Biden-Harris’s Disastrous Withdrawal: A Slow-Moving Train Wreck

The House Foreign Affairs Committee has released its 300-page report detailing the disastrous Biden-Harris withdrawal from Afghanistan, criticizing the decisions that led to the deaths of 13 US service members in a suicide bombing attack on the Kabul airport on August 26, 2021. The report, entitled “Willful Blindness: An Assessment of the Biden-Harris Administration’s Withdrawal from Afghanistan and the Chaos that Followed,” has been under construction for almost two years.

Committee chairman Rep. Michael McCaul (R-TX) sought to portray the investigation as sincere and detail-oriented, rather than a partisan attack. Despite this, publishing the report two days before the only debate between Vice President Kamala Harris and former President Donald Trump may not increase the odds of Democrats accepting the work as nonpartisan. Nevertheless, McCaul and his caucus packed the report with evidence for every contentious point it makes.

McCaul told CBS News on Sunday that the Abbey Gate bombing in Kabul could have been prevented if the State Department had executed the evacuation plan by law. He referred to this as a result of the “moral negligence” of the administration allowing this to happen. The report’s authors debunked the Biden-Harris talking point that they were merely executing a withdrawal arranged by Trump with the Taliban before he left office. They noted that the Doha Agreement was violated numerous times, and input from NATO allies and the Afghan government was ignored.

The authors contended that many mistakes were made because the Biden-Harris administration “prioritized the optics of the withdrawal over the security of U.S. personnel on the ground.” This commitment to optics and political manipulation also led the administration to aggressively deceive the American people about the withdrawal.

The report described the withdrawal as a “slow-moving train wreck,” with the Biden-Harris approach combining all the worst features of rash, thoughtless action and endless dithering.

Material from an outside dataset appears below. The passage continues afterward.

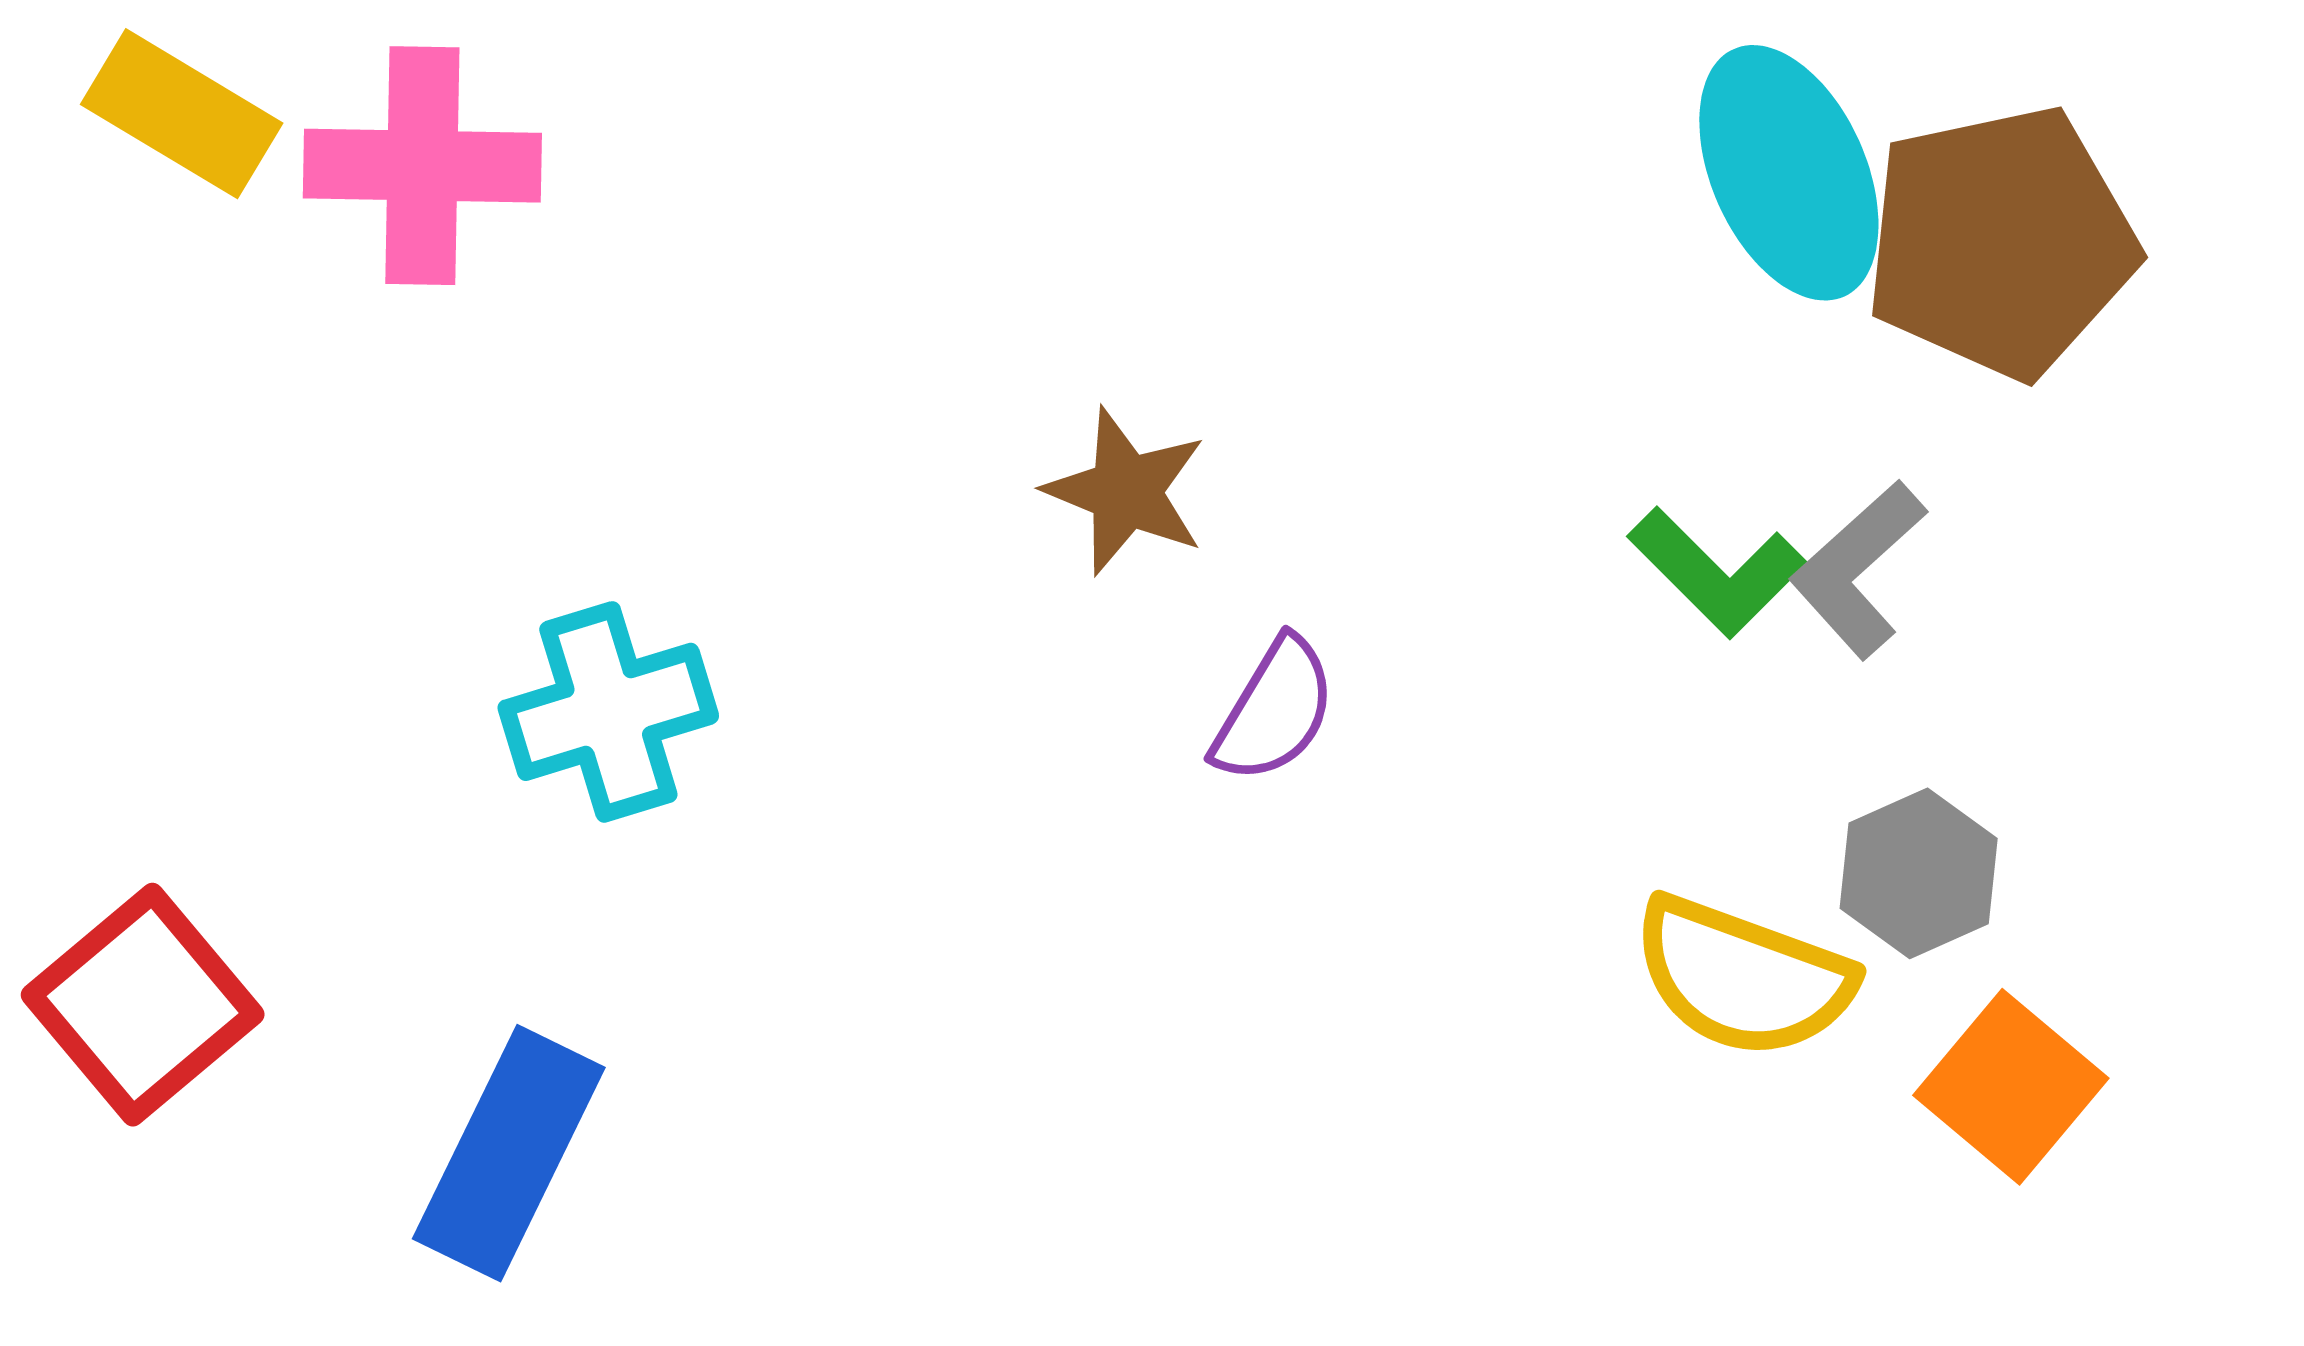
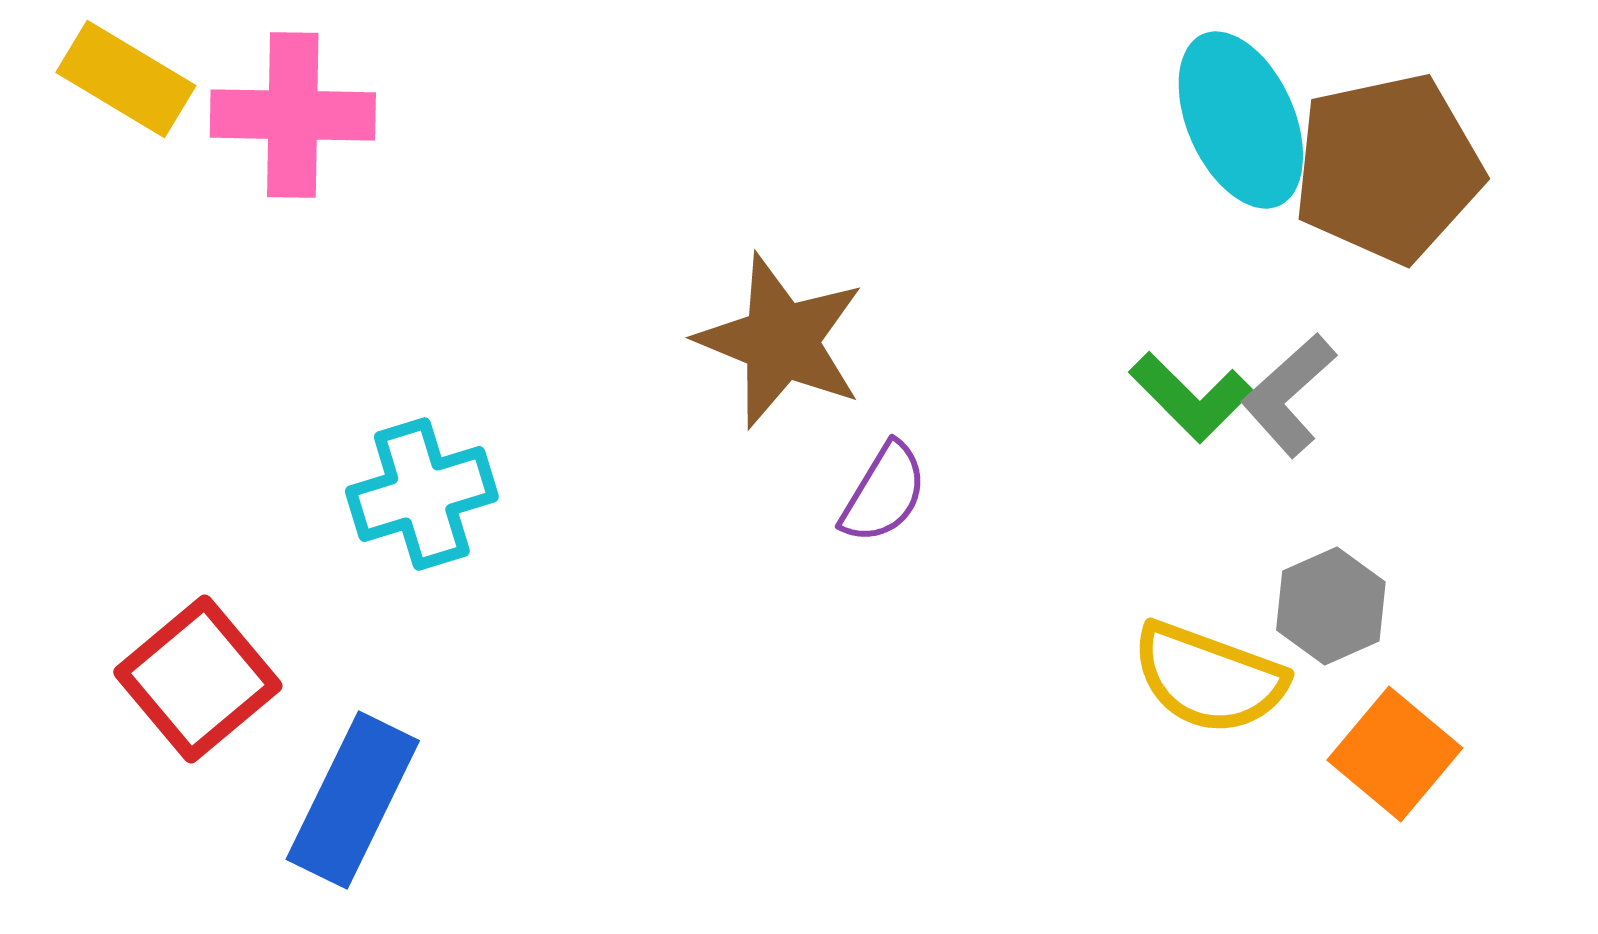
brown star: (1126, 491) -> (781, 341), size x1.5
red square: (143, 1005) -> (198, 679), moved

Besides its obsession with optics, the administration’s foundational error was its apparent belief that American military forces could be swiftly pulled out of Afghanistan while the diplomatic mission was left in place or even expanded.

Secretary of State Antony Blinken and Afghanistan ambassador Ross Wilson emerged as major villains in the report, with Blinken appearing delusional about keeping the U.S. embassy open after the withdrawal. The “optics” of the diminished U.S. military force at the airport trying to conduct a preemptive attack on Islamic State terrorists would have been dicey, especially if such an attack went sideways and resulted in American military and/or Afghan civilian casualties.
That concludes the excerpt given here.